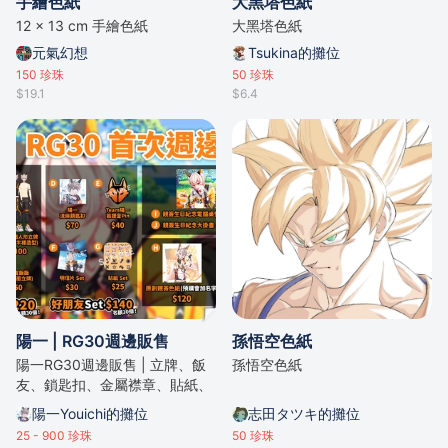
手繪色紙
大黑塔色紙
12 x 13 cm 手繪色紙
大黑塔色紙
元氣幻想
Tsukina的攤位
150
珍珠
50
珍珠
$19.1
$6.4
陽一 | RG30週邊販售
孫悟空色紙
陽一RG30週邊販售 | 立牌、飯
孫悟空色紙
友、鎖匙扣、金屬襟章、貼紙、
明信片、親簽色紙、電腦桌墊、
陽一Youichi的攤位
志田タツキ的攤位
掛畫 | 售完即止
25 - 900
珍珠
50
珍珠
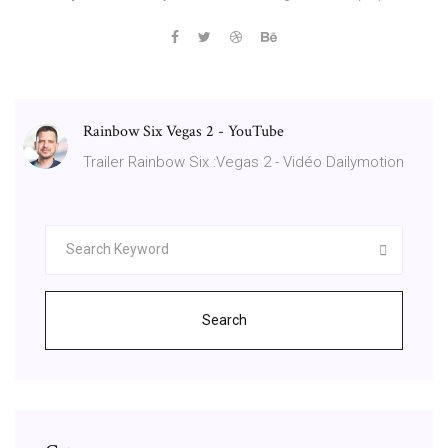
Rainbow Six Vegas 2 - YouTube
Trailer Rainbow Six :Vegas 2 - Vidéo Dailymotion
Search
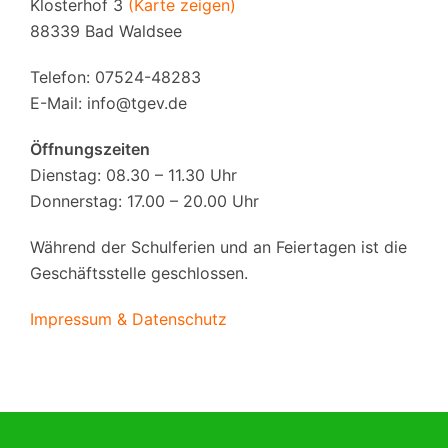
Klosterhof 3
(Karte zeigen)
88339 Bad Waldsee
Telefon: 07524-48283
E-Mail:
info@tgev.de
Öffnungszeiten
Dienstag: 08.30 – 11.30 Uhr
Donnerstag: 17.00 – 20.00 Uhr
Während der Schulferien und an Feiertagen ist die
Geschäftsstelle geschlossen.
Impressum & Datenschutz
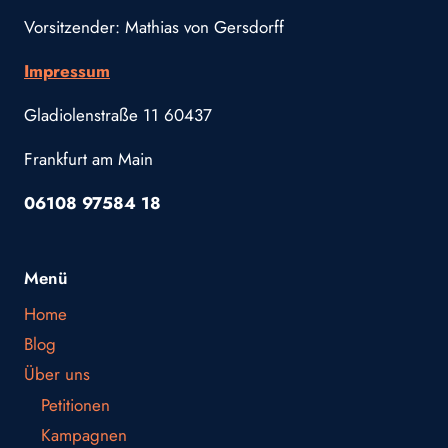
Vorsitzender: Mathias von Gersdorff
Impressum
Gladiolenstraße 11 60437
Frankfurt am Main
06108 97584 18
Menü
Home
Blog
Über uns
Petitionen
Kampagnen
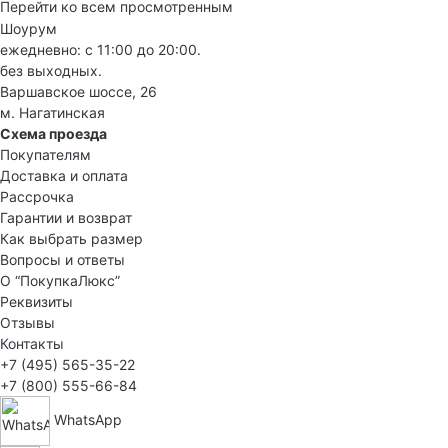
Перейти ко всем просмотренным
Шоурум
ежедневно: с 11:00 до 20:00.
без выходных.
Варшавское шоссе, 26
м. Нагатинская
Схема проезда
Покупателям
Доставка и оплата
Рассрочка
Гарантии и возврат
Как выбрать размер
Вопросы и ответы
О “ПокупкаЛюкс”
Реквизиты
Отзывы
Контакты
+7 (495) 565-35-22
+7 (800) 555-66-84
WhatsApp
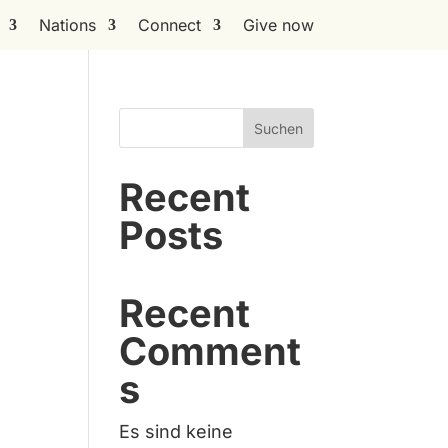
Nations
Connect
Give now
Suchen
Recent
Posts
Recent
Comment
s
Es sind keine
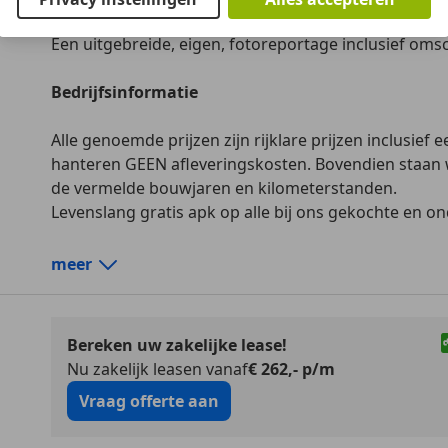
Deze auto is zojuist door ons ingeruild.
Lichtsenso
Een uitgebreide, eigen, fotoreportage inclusief omsc
Multifunct
Navigaties
Bedrijfsinformatie
Parkeerhu
Parkeerhul
Alle genoemde prijzen zijn rijklare prijzen inclusief
Regensens
hanteren GEEN afleveringskosten. Bovendien staan wi
Stoelverw
de vermelde bouwjaren en kilometerstanden.
Entertainment en Media
Boordcom
Levenslang gratis apk op alle bij ons gekochte en o
CD
Radio
Hoewel alle gegevens met de grootst mogelijke zorg
meer
samengesteld is Theo Klaassen BV niet aansprakelijk
Veiligheid en beveiliging
ABS
indirecte schade die zou kunnen ontstaan door het 
Achter air
aangeboden informatie. Aan de in dit document ver
Airbag bes
Bereken uw zakelijke lease!
op geen enkele wijze rechten worden ontleend of
Airbag pas
Nu zakelijk leasen vanaf
€ 262,- p/m
wanneer deze niet door een tekeningsbevoegde is o
Alarm
Vraag offerte aan
is onder voorbehoud van druk-, zet-, prijs-, en pro
Bi-Xenon 
afbeeldingen zoals deze getoond worden zijn auteu
Centrale d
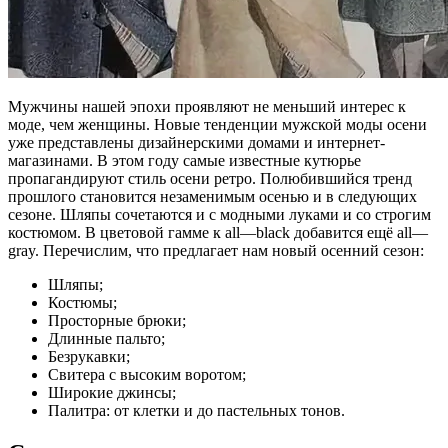
Мужчины нашей эпохи проявляют не меньший интерес к
моде, чем женщины. Новые тенденции мужской моды осени
уже представлены дизайнерскими домами и интернет-
магазинами. В этом году самые известные кутюрье
пропагандируют стиль осени ретро. Полюбившийся тренд
прошлого становится незаменимым осенью и в следующих
сезоне. Шляпы сочетаются и с модными луками и со строгим
костюмом. В цветовой гамме к all—black добавится ещё all—
gray. Перечислим, что предлагает нам новый осенний сезон:
Шляпы;
Костюмы;
Просторные брюки;
Длинные пальто;
Безрукавки;
Свитера с высоким воротом;
Широкие джинсы;
Палитра: от клетки и до пастельных тонов.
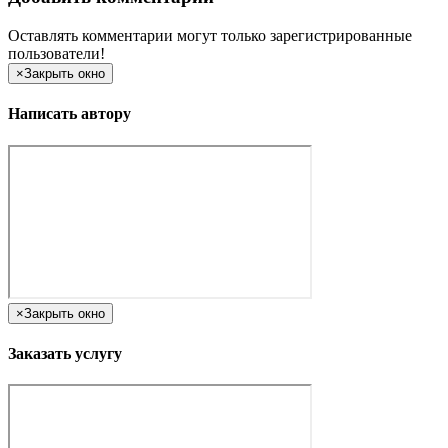
Оставлять комментарии могут только зарегистрированные
пользователи!
×
Закрыть окно
Написать автору
×
Закрыть окно
Заказать услугу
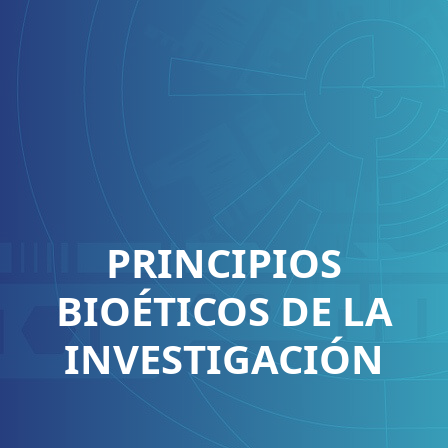
PRINCIPIOS
BIOÉTICOS DE LA
INVESTIGACIÓN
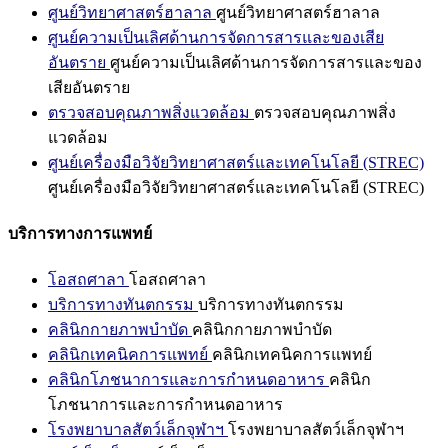
ศูนย์วิทยาศาสตร์ฮาลาล
ศูนย์วิทยาศาสตร์ฮาลาล
ศูนย์ความเป็นเลิศด้านการจัดการสารและของเสีย
อันตราย
ศูนย์ความเป็นเลิศด้านการจัดการสารและของ
เสียอันตราย
ตรวจสอบคุณภาพสิ่งแวดล้อม
ตรวจสอบคุณภาพสิ่ง
แวดล้อม
ศูนย์เครื่องมือวิจัยวิทยาศาสตร์และเทคโนโลยี (STREC)
ศูนย์เครื่องมือวิจัยวิทยาศาสตร์และเทคโนโลยี (STREC)
บริการทางการแพทย์
โอสถศาลา
โอสถศาลา
บริการทางทันตกรรม
บริการทางทันตกรรม
คลินิกกายภาพบำบัด
คลินิกกายภาพบำบัด
คลินิกเทคนิคการแพทย์
คลินิกเทคนิคการแพทย์
คลินิกโภชนาการและการกำหนดอาหาร
คลินิก
โภชนาการและการกำหนดอาหาร
โรงพยาบาลสัตว์เล็กจุฬาฯ
โรงพยาบาลสัตว์เล็กจุฬาฯ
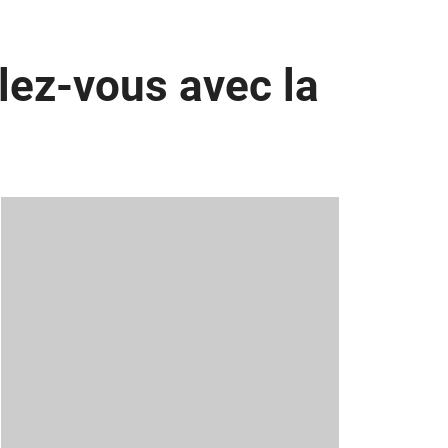
olez-vous avec la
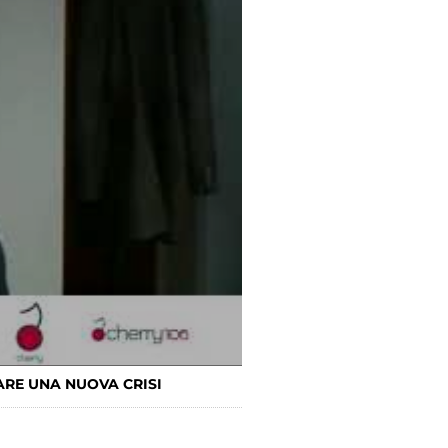
ARE UNA NUOVA CRISI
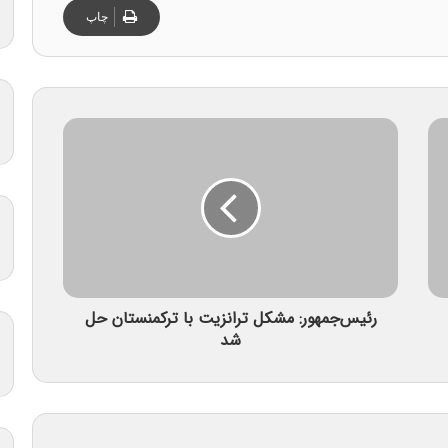
چاپ
رئیس‌جمهور: مشکل ترانزیت با ترکمنستان حل
شد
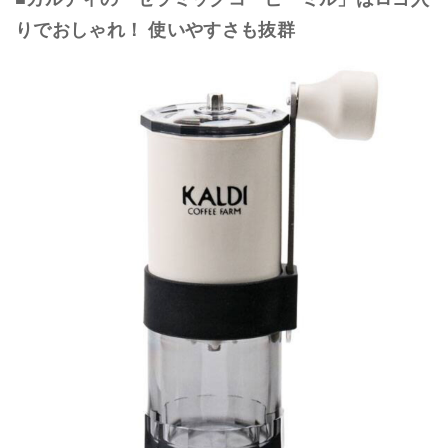
りでおしゃれ！ 使いやすさも抜群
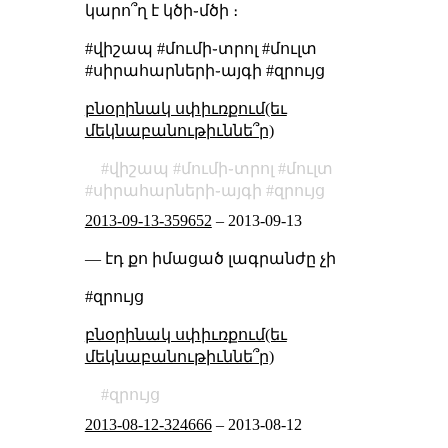
կարո՞ղ է կծի֊մծի ։
#վիշապ #մումի֊տրոլ #մուլտ
#սիրահարների֊այգի #զրույց
բնօրինակ սփիւռքում(եւ
մեկնաբանութիւննե՞ր)
վիշապ
մումի֊տրոլ
մուլտ
սիրահարների֊այգի
զրույց
2013-09-13-359652
–
2013-09-13
— էդ քո իմացած լագրանժը չի
#զրույց
բնօրինակ սփիւռքում(եւ
մեկնաբանութիւննե՞ր)
զրույց
2013-08-12-324666
–
2013-08-12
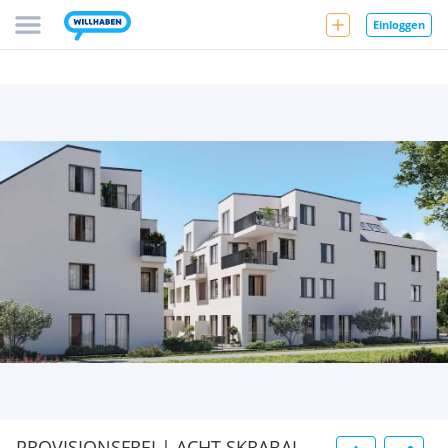
Einloggen
PROVISIONSFREI | ACHT SKRABAL -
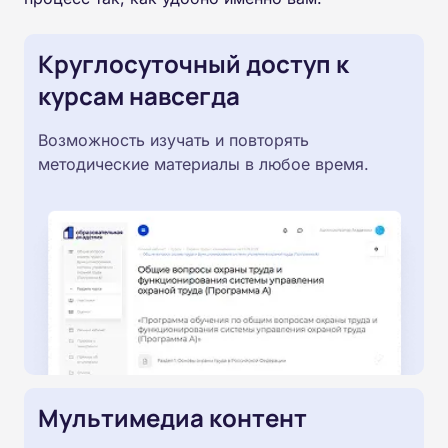
Круглосуточный доступ к
курсам навсегда
Возможность изучать и повторять
методические материалы в любое время.
Мультимедиа контент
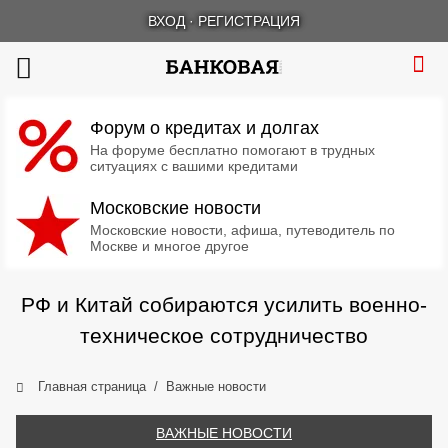
ВХОД
·
РЕГИСТРАЦИЯ
Форум о кредитах и долгах
На форуме бесплатно помогают в трудных
ситуациях с вашими кредитами
Московские новости
Московские новости, афиша, путеводитель по
Москве и многое другое
РФ и Китай собираются усилить военно-
техническое сотрудничество
Главная страница
Важные новости
ВАЖНЫЕ НОВОСТИ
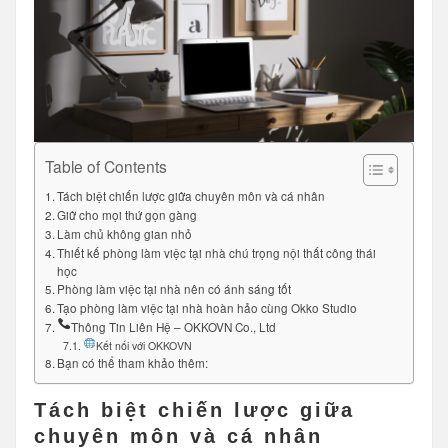
Table of Contents
Tách biệt chiến lược giữa chuyên môn và cá nhân
Giữ cho mọi thứ gọn gàng
Làm chủ không gian nhỏ
Thiết kế phòng làm việc tại nhà chú trọng nội thất công thái
học
Phòng làm việc tại nhà nên có ánh sáng tốt
Tạo phòng làm việc tại nhà hoàn hảo cùng Okko Studio
Thông Tin Liên Hệ – OKKOVN Co., Ltd
Kết nối với OKKOVN
Bạn có thể tham khảo thêm:
Tách biệt chiến lược giữa
chuyên môn và cá nhân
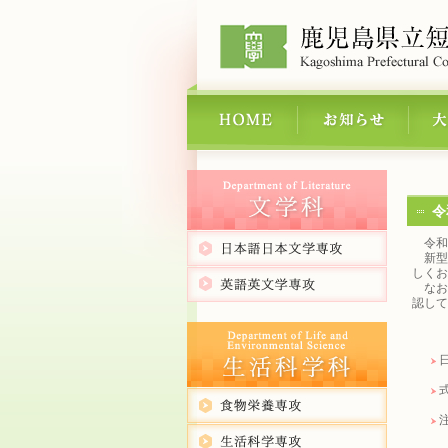
令
令和
新型
しくお
なお
認して
日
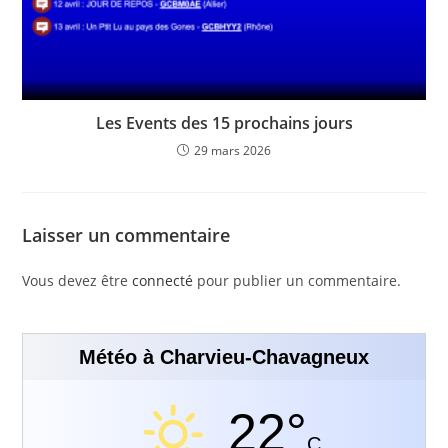
Les Events des 15 prochains jours
29 mars 2026
Laisser un commentaire
Vous devez être
connecté
pour publier un commentaire.
Météo à Charvieu-Chavagneux
22°
C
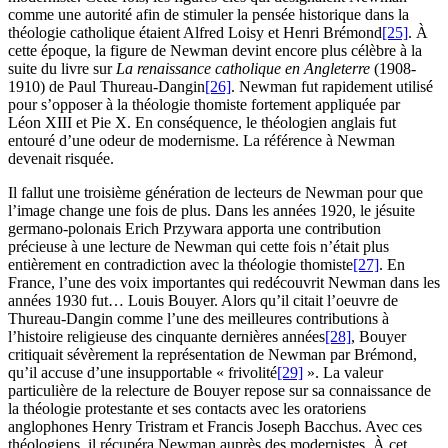
comme une autorité afin de stimuler la pensée historique dans la
théologie catholique étaient Alfred Loisy et Henri Brémond
[25]
. À
cette époque, la figure de Newman devint encore plus célèbre à la
suite du livre sur
La renaissance catholique en Angleterre
(1908-
1910) de Paul Thureau-Dangin
[26]
. Newman fut rapidement utilisé
pour s’opposer à la théologie thomiste fortement appliquée par
Léon XIII et Pie X. En conséquence, le théologien anglais fut
entouré d’une odeur de modernisme. La référence à Newman
devenait risquée.
Il fallut une troisième génération de lecteurs de Newman pour que
l’image change une fois de plus. Dans les années 1920, le jésuite
germano-polonais Erich Przywara apporta une contribution
précieuse à une lecture de Newman qui cette fois n’était plus
entièrement en contradiction avec la théologie thomiste
[27]
. En
France, l’une des voix importantes qui redécouvrit Newman dans les
années 1930 fut… Louis Bouyer. Alors qu’il citait l’oeuvre de
Thureau-Dangin comme l’une des meilleures contributions à
l’histoire religieuse des cinquante dernières années
[28]
, Bouyer
critiquait sévèrement la représentation de Newman par Brémond,
qu’il accuse d’une insupportable « frivolité
[29]
». La valeur
particulière de la relecture de Bouyer repose sur sa connaissance de
la théologie protestante et ses contacts avec les oratoriens
anglophones Henry Tristram et Francis Joseph Bacchus. Avec ces
théologiens, il récupéra Newman auprès des modernistes. À cet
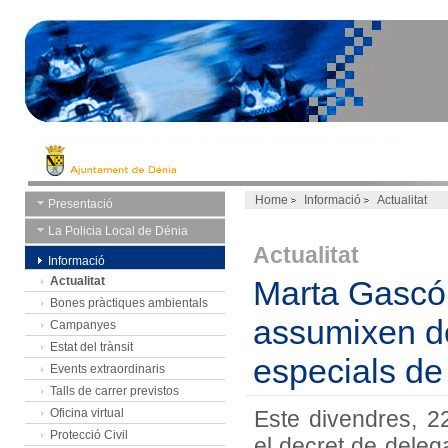
Home
Informació
Actualitat
Presentació
La Policia Local de Dénia
Actualitat
Informació
Actualitat
Marta Gascó 
Bones pràctiques ambientals
assumixen de
Campanyes
Estat del trànsit
especials de
Events extraordinaris
Talls de carrer previstos
Oficina virtual
Este divendres, 2
Protecció Civil
el decret de deleg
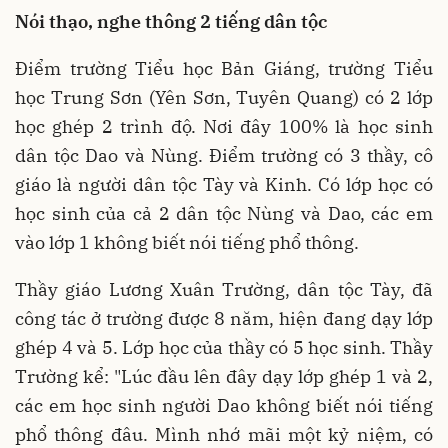
Nói thạo, nghe thông 2 tiếng dân tộc
Điểm trường Tiểu học Bản Giáng, trường Tiểu
học Trung Sơn (Yên Sơn, Tuyên Quang) có 2 lớp
học ghép 2 trình độ. Nơi đây 100% là học sinh
dân tộc Dao và Nùng. Điểm trường có 3 thầy, cô
giáo là người dân tộc Tày và Kinh. Có lớp học có
học sinh của cả 2 dân tộc Nùng và Dao, các em
vào lớp 1 không biết nói tiếng phổ thông.
Thầy giáo Lương Xuân Trường, dân tộc Tày, đã
công tác ở trường được 8 năm, hiện đang dạy lớp
ghép 4 và 5. Lớp học của thầy có 5 học sinh. Thầy
Trường kể: "Lúc đầu lên đây dạy lớp ghép 1 và 2,
các em học sinh người Dao không biết nói tiếng
phổ thông đâu. Mình nhớ mãi một kỷ niệm, có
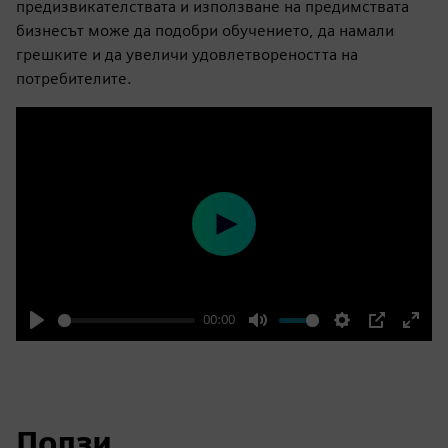
предизвикателствата и използване на предимствата
бизнесът може да подобри обучението, да намали
грешките и да увеличи удовлетвореността на
потребителите.
Play
00:00
Play
Mute
Settings
PIP
Enter
fulls
Ползи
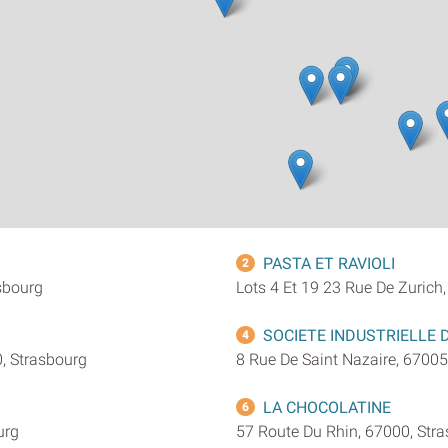
PASTA ET RAVIOLI
2
sbourg
Lots 4 Et 19 23 Rue De Zurich
SOCIETE INDUSTRIELLE 
4
0, Strasbourg
8 Rue De Saint Nazaire, 67005
LA CHOCOLATINE
6
urg
57 Route Du Rhin, 67000, Str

[TASK DETAILS] Read through the entries and copy each line in which "Thureau" appears.

[WRITTEN SOLUTION]
1910) de Paul Thureau-Dangin
Thureau-Dangin comme l’une des meilleures contributions à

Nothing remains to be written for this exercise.